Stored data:
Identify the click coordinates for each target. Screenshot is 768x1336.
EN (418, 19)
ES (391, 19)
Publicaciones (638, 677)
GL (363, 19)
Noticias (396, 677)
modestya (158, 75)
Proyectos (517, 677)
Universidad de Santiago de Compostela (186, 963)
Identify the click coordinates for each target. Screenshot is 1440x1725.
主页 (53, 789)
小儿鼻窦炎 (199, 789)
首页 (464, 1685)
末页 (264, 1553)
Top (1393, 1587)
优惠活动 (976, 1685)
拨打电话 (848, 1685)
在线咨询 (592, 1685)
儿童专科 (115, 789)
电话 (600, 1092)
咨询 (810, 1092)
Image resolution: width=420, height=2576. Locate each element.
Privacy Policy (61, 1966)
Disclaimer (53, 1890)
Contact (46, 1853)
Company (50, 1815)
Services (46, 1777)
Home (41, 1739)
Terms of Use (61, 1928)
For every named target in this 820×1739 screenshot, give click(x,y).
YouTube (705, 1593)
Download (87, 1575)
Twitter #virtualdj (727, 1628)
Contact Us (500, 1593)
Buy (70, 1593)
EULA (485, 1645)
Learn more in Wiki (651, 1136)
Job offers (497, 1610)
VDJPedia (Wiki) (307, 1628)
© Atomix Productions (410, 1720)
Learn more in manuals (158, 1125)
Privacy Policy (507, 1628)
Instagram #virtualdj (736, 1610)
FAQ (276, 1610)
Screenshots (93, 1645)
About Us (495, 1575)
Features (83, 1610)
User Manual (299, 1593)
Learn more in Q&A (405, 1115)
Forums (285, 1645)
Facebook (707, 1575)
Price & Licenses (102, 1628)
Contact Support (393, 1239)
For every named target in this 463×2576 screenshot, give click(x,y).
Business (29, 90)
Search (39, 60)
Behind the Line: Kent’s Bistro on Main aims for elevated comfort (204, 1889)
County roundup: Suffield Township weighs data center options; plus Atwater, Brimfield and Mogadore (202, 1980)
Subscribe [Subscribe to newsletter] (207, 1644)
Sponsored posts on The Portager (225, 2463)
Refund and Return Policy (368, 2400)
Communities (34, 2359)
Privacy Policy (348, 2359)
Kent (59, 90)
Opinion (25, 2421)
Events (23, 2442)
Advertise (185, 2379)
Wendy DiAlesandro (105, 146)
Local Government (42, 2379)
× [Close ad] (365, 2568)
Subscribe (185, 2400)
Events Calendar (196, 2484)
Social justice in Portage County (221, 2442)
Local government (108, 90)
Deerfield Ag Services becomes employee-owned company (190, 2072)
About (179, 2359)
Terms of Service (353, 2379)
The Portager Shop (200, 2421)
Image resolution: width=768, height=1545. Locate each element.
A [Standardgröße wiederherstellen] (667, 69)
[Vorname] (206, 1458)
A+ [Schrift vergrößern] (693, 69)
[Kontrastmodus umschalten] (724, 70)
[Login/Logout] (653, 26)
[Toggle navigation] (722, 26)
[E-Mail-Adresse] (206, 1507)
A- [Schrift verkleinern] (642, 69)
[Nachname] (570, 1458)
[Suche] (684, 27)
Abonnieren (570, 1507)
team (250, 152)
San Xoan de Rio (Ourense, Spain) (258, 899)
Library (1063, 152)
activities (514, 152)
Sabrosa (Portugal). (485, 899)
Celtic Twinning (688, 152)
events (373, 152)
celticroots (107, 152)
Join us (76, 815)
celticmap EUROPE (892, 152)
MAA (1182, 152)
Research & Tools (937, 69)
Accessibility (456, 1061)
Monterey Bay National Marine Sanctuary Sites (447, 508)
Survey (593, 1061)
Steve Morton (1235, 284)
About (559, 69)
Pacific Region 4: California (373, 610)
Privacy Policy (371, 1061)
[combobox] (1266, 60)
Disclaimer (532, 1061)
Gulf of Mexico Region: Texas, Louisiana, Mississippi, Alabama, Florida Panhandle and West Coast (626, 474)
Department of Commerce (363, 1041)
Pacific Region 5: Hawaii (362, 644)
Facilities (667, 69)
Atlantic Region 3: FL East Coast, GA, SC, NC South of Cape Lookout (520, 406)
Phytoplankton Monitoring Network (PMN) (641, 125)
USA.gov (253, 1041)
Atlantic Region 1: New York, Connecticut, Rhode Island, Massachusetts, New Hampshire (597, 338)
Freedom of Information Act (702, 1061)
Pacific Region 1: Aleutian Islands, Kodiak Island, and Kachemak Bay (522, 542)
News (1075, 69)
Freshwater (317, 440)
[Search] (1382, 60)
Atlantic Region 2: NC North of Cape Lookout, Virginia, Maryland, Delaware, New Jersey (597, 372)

--- WHAT IS REQUIRED ---
The answer consists of every entry, returned exactly.

--- RESPONSE ---
Identify the click coordinates for each target. Screenshot is 768x1336.
EN (418, 19)
ES (391, 19)
Publicaciones (638, 677)
GL (363, 19)
Noticias (396, 677)
modestya (158, 75)
Proyectos (517, 677)
Universidad de Santiago de Compostela (186, 963)
Identify the click coordinates for each target. Screenshot is 1440x1725.
主页 (53, 789)
小儿鼻窦炎 (199, 789)
首页 (464, 1685)
末页 (264, 1553)
Top (1393, 1587)
优惠活动 (976, 1685)
拨打电话 (848, 1685)
在线咨询 (592, 1685)
儿童专科 (115, 789)
电话 (600, 1092)
咨询 (810, 1092)
Image resolution: width=420, height=2576. Locate each element.
Privacy Policy (61, 1966)
Disclaimer (53, 1890)
Contact (46, 1853)
Company (50, 1815)
Services (46, 1777)
Home (41, 1739)
Terms of Use (61, 1928)
For every named target in this 820×1739 screenshot, give click(x,y).
YouTube (705, 1593)
Download (87, 1575)
Twitter #virtualdj (727, 1628)
Contact Us (500, 1593)
Buy (70, 1593)
EULA (485, 1645)
Learn more in Wiki (651, 1136)
Job offers (497, 1610)
VDJPedia (Wiki) (307, 1628)
© Atomix Productions (410, 1720)
Learn more in manuals (158, 1125)
Privacy Policy (507, 1628)
Instagram #virtualdj (736, 1610)
FAQ (276, 1610)
Screenshots (93, 1645)
About Us (495, 1575)
Features (83, 1610)
User Manual (299, 1593)
Learn more in Q&A (405, 1115)
Forums (285, 1645)
Facebook (707, 1575)
Price & Licenses (102, 1628)
Contact Support (393, 1239)
For every named target in this 463×2576 screenshot, give click(x,y).
Business (29, 90)
Search (39, 60)
Behind the Line: Kent’s Bistro on Main aims for elevated comfort (204, 1889)
County roundup: Suffield Township weighs data center options; plus Atwater, Brimfield and Mogadore (202, 1980)
Subscribe [Subscribe to newsletter] (207, 1644)
Sponsored posts on The Portager (225, 2463)
Refund and Return Policy (368, 2400)
Communities (34, 2359)
Privacy Policy (348, 2359)
Kent (59, 90)
Opinion (25, 2421)
Events (23, 2442)
Advertise (185, 2379)
Wendy DiAlesandro (105, 146)
Local Government (42, 2379)
× [Close ad] (365, 2568)
Subscribe (185, 2400)
Events Calendar (196, 2484)
Social justice in Portage County (221, 2442)
Local government (108, 90)
Deerfield Ag Services becomes employee-owned company (190, 2072)
About (179, 2359)
Terms of Service (353, 2379)
The Portager Shop (200, 2421)
Image resolution: width=768, height=1545. Locate each element.
A [Standardgröße wiederherstellen] (667, 69)
[Vorname] (206, 1458)
A+ [Schrift vergrößern] (693, 69)
[Kontrastmodus umschalten] (724, 70)
[Login/Logout] (653, 26)
[Toggle navigation] (722, 26)
[E-Mail-Adresse] (206, 1507)
A- [Schrift verkleinern] (642, 69)
[Nachname] (570, 1458)
[Suche] (684, 27)
Abonnieren (570, 1507)
team (250, 152)
San Xoan de Rio (Ourense, Spain) (258, 899)
Library (1063, 152)
activities (514, 152)
Sabrosa (Portugal). (485, 899)
Celtic Twinning (688, 152)
events (373, 152)
celticroots (107, 152)
Join us (76, 815)
celticmap EUROPE (892, 152)
MAA (1182, 152)
Research & Tools (937, 69)
Accessibility (456, 1061)
Monterey Bay National Marine Sanctuary Sites (447, 508)
Survey (593, 1061)
Steve Morton (1235, 284)
About (559, 69)
Pacific Region 4: California (373, 610)
Privacy Policy (371, 1061)
[combobox] (1266, 60)
Disclaimer (532, 1061)
Gulf of Mexico Region: Texas, Louisiana, Mississippi, Alabama, Florida Panhandle and West Coast (626, 474)
Department of Commerce (363, 1041)
Pacific Region 5: Hawaii (362, 644)
Facilities (667, 69)
Atlantic Region 3: FL East Coast, GA, SC, NC South of Cape Lookout (520, 406)
Phytoplankton Monitoring Network (PMN) (641, 125)
USA.gov (253, 1041)
Atlantic Region 1: New York, Connecticut, Rhode Island, Massachusetts, New Hampshire (597, 338)
Freedom of Information Act (702, 1061)
Pacific Region 1: Aleutian Islands, Kodiak Island, and Kachemak Bay (522, 542)
News (1075, 69)
Freshwater (317, 440)
[Search] (1382, 60)
Atlantic Region 2: NC North of Cape Lookout, Virginia, Maryland, Delaware, New Jersey (597, 372)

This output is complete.